La notion d’équipe traitante est de plus en plus défendue par les professionnels. Militez-vous également en ce sens ?

À MG France, nous nous élevons contre ce dispositif qui, à notre avis, usurpe le mot « traitant ». La question du médecin traitant n’est pas une question de pouvoir mais une question de responsabilité. C’est le médecin traitant qui prend la responsabilité du parcours du patient car c’est lui qui a une vision globale. Quand il accepte de devenir médecin traitant, il engage sa responsabilité dans le suivi et l’accompagnement du patient. Et il s’entoure d’autres professionnels. Dans le cas d’une équipe traitante, qui est responsable ?

Ma position ne varie pas même si je prends la casquette FSP. Quand vous créez une équipe, il faut poser cette question de la responsabilité. Je ne vois pas comment on peut fonctionner sans un pilote dans l’avion. Il faut en discuter et trouver un compromis sans mettre en danger les dispositifs déjà en place. Évidemment, tout est une question de posture. Les choses bougent mais il faut malgré tout que quelqu’un soit responsable du parcours du patient. Et on peut être responsable sans jouer le chef et ordonner aux autres. On peut être responsable en animant, en étant le liant au sein de l’équipe grâce à cette vision globale. Aujourd’hui, on essaie de modifier les postures et on inclut l’ensemble des professionnels dans un schéma le plus horizontal possible afin que tout le monde trouve sa place.

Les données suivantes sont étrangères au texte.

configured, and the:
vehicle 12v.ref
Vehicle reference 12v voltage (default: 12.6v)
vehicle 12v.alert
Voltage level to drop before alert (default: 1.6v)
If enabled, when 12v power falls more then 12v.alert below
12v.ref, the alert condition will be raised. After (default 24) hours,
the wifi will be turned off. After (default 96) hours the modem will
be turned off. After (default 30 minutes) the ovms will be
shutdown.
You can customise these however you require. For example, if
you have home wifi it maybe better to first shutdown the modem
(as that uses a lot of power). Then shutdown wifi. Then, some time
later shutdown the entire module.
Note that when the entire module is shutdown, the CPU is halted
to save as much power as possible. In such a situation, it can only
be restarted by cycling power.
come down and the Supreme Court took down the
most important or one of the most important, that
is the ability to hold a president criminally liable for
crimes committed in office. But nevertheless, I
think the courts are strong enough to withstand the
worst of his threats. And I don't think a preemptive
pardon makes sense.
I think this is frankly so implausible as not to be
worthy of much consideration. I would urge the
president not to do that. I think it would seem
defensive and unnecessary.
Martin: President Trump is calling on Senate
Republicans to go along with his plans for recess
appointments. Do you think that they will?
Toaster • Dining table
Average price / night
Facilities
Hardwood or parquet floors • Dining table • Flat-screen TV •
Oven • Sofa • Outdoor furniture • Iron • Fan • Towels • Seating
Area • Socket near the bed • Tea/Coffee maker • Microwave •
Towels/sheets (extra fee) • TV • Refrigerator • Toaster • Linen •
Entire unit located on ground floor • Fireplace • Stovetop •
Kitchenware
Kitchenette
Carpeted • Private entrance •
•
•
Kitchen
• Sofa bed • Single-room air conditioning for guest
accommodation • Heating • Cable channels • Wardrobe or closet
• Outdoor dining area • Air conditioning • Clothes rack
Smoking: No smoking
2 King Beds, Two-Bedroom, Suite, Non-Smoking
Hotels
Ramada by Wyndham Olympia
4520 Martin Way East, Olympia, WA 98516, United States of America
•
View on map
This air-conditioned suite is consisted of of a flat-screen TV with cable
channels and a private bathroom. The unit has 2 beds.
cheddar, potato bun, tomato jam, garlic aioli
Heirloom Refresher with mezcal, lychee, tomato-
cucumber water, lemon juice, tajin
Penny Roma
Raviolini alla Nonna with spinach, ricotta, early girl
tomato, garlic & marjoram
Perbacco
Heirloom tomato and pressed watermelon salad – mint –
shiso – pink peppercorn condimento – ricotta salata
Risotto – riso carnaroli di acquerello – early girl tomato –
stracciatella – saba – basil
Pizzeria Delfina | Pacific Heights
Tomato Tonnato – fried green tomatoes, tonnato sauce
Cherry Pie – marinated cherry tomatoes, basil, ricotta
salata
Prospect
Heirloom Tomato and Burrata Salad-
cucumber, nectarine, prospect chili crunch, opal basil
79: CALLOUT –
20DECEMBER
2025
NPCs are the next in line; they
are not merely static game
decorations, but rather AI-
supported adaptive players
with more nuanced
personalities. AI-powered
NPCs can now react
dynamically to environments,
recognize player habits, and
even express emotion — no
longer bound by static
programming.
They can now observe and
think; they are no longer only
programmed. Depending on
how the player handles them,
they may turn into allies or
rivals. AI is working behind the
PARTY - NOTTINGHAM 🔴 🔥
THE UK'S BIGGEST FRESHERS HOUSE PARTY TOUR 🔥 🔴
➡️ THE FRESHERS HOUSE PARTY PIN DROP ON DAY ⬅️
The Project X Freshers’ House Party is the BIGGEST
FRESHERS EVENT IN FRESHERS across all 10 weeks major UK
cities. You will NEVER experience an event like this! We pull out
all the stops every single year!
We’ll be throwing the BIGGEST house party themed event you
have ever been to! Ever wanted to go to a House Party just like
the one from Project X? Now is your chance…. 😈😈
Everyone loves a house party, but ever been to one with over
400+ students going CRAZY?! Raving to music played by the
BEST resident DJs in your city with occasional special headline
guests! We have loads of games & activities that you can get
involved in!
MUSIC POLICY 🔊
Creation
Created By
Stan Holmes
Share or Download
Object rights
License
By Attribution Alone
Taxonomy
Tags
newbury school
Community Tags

FSP, FNCS, AVECsanté, FFPS, USMCS, FCPTS… Les entités sont nombreuses. Comment la FSP s’inscrit-elle dans cet environnement ?

Il est vrai que cela peut prêter à confusion. Mais chacun a son rôle et ses missions propres. Reprenons l’exemple d’AVECsanté : elle accompagne les professionnels dans la mise en place des MSP. Elle a ouvert le champ de l’exercice coordonné en maison de santé avec beaucoup d’efficacité, mais aussi des freins, notamment le problème de la création des Sisa ou les systèmes d’information partagés… AVECsanté a un rôle opérationnel : elle accompagne, identifie et donne les outils à une frange de la première ligne de soin qui exerce en MSP. La FSP s’inscrit davantage dans un rôle politique de visibilité des soins primaires. Elle vise la reconnaissance du premier recours, que l’on soit dans une équipe structurée ou pas. Et porte d’une seule voix les missions qui peuvent être communes aux professionnels en première ligne : qui sont-ils ? que font les soins primaires ? comment participer à l’organisation d’un système de santé tout en respectant des niveaux de recours bien identifiés ?

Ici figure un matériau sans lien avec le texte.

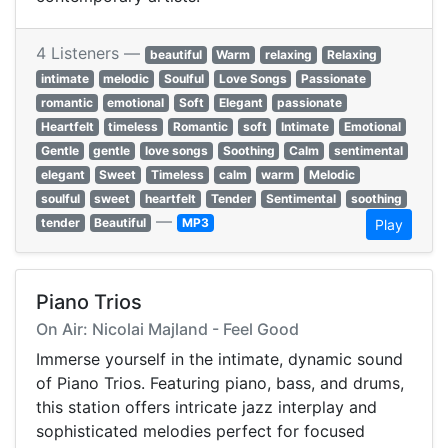
4 Listeners —
beautiful
Warm
relaxing
Relaxing
intimate
melodic
Soulful
Love Songs
Passionate
romantic
emotional
Soft
Elegant
passionate
Heartfelt
timeless
Romantic
soft
Intimate
Emotional
Gentle
gentle
love songs
Soothing
Calm
sentimental
elegant
Sweet
Timeless
calm
warm
Melodic
soulful
sweet
heartfelt
Tender
Sentimental
soothing
—
tender
Beautiful
MP3
Play
Piano Trios
On Air: Nicolai Majland - Feel Good
Immerse yourself in the intimate, dynamic sound
of Piano Trios. Featuring piano, bass, and drums,
this station offers intricate jazz interplay and
sophisticated melodies perfect for focused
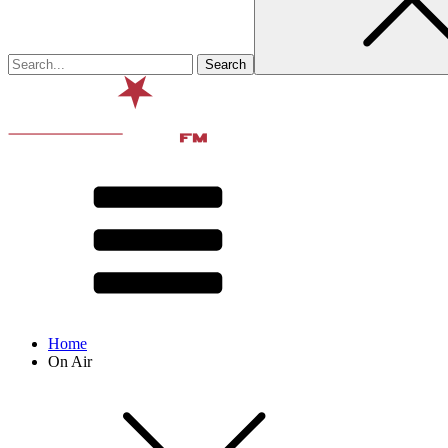
Home
On Air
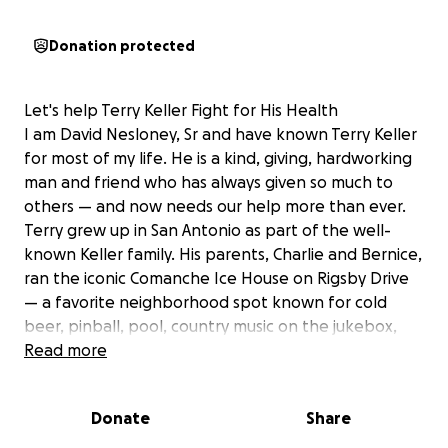
Donation protected
Let's help Terry Keller Fight for His Health
I am David Nesloney, Sr and have known Terry Keller
for most of my life. He is a kind, giving, hardworking
man and friend who has always given so much to
others — and now needs our help more than ever.
Terry grew up in San Antonio as part of the well-
known Keller family. His parents, Charlie and Bernice,
ran the iconic Comanche Ice House on Rigsby Drive
— a favorite neighborhood spot known for cold
beer, pinball, pool, country music on the jukebox,
and Charlie’s famous 5-for-a-dollar burgers with
Read more
homemade fries.
Terry eventually moved with his family to Rockport,
Donate
Share
Texas, where they opened Keller’s Marina. Terry
worked side by side with his dad shrimping and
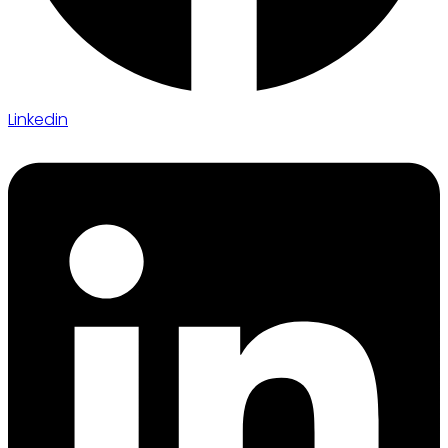
Linkedin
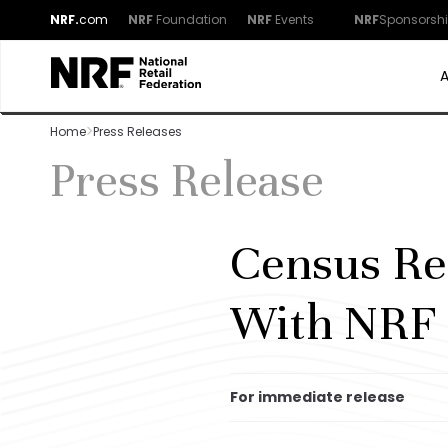
NRF.
com
NRF
Foundation
NRF
Events
NRF
Sponsorsh
Home
Press Releases
Press Release
Census Re
With NRF 
For immediate release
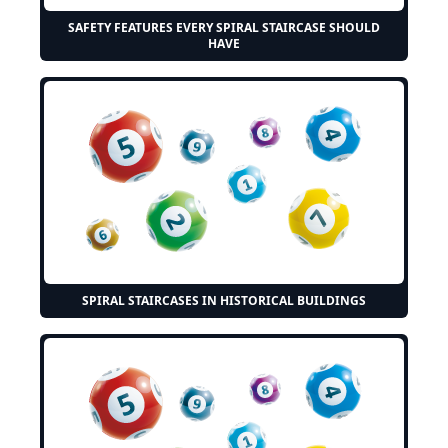
SAFETY FEATURES EVERY SPIRAL STAIRCASE SHOULD
HAVE
SPIRAL STAIRCASES IN HISTORICAL BUILDINGS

Dr Pascal Gendry, Dr Claude Leicher, Dr Frédéric Villebrun, Dr Margot Bayart… Un bon nombre de fédérations sont présidées par un médecin. Est-ce symptomatique de l’organisation du système de santé ?

C’est symptomatique de la place du médecin dans la prise en charge des patients. Aujourd’hui, c’est lui qui prend le leadership des structures afin d’accompagner la transformation du système de santé. Pour, à terme, amener les autres professionnels à être autonomes. Il a une vision globale, garde un lien avec toutes les différentes structures, et est peut-être le mieux placé pour passer le relais. Sans médecin généraliste, pouvez-vous construire un système de santé ? Je ne le crois pas…

* ANSFL, Asalée, FFMPS, FNCS, MG France, Sniil, UNAP-SNP, USMCS et USPO.